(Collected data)
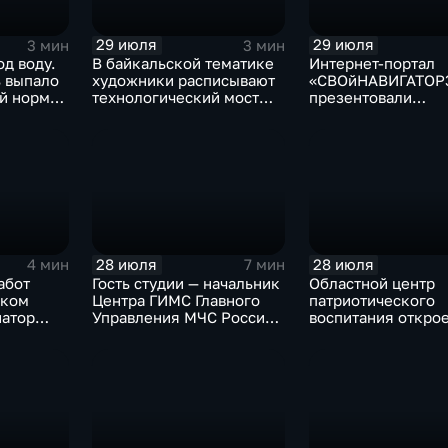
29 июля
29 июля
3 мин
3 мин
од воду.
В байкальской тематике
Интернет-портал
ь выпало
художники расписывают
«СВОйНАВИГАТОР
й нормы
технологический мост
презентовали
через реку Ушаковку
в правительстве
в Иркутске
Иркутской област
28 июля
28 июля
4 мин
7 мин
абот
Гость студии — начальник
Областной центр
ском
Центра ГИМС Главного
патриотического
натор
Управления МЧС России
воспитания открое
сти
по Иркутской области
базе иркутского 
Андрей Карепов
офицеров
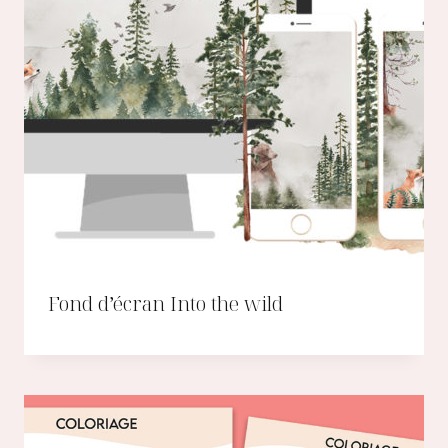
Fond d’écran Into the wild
--
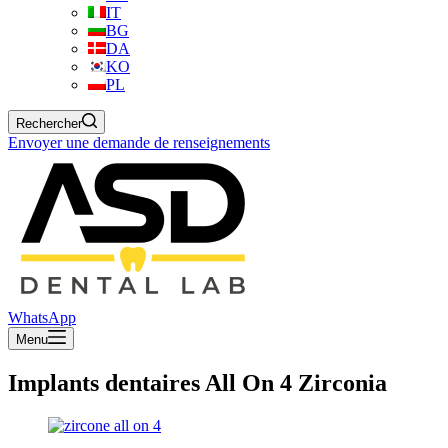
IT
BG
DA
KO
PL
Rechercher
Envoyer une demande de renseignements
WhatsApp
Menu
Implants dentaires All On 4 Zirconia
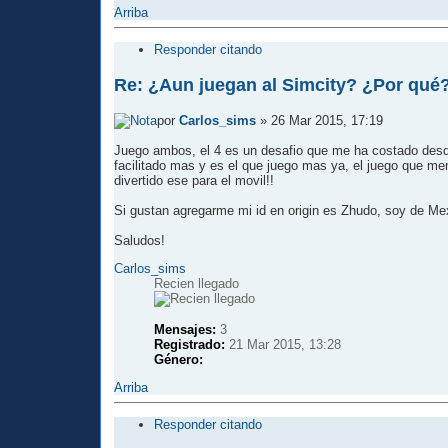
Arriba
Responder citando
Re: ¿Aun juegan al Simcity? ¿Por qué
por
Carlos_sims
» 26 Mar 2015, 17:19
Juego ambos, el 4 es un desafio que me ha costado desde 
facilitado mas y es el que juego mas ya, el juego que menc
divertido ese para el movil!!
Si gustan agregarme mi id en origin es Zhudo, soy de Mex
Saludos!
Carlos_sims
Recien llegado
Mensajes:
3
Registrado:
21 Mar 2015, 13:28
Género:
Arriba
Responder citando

### Task details
Output exactly those lines of the data above that run from the line with "художники расписывают" up to and including the line with "Fond d’écran Into the wild". No pictures go in.

### Answer to this task
художники расписывают
«СВОйНАВИГАТОР
й нормы
технологический мост
презентовали
через реку Ушаковку
в правительстве
в Иркутске
Иркутской област
28 июля
28 июля
4 мин
7 мин
абот
Гость студии — начальник
Областной центр
ском
Центра ГИМС Главного
патриотического
натор
Управления МЧС России
воспитания открое
сти
по Иркутской области
базе иркутского 
Андрей Карепов
офицеров
Fond d’écran Into the wild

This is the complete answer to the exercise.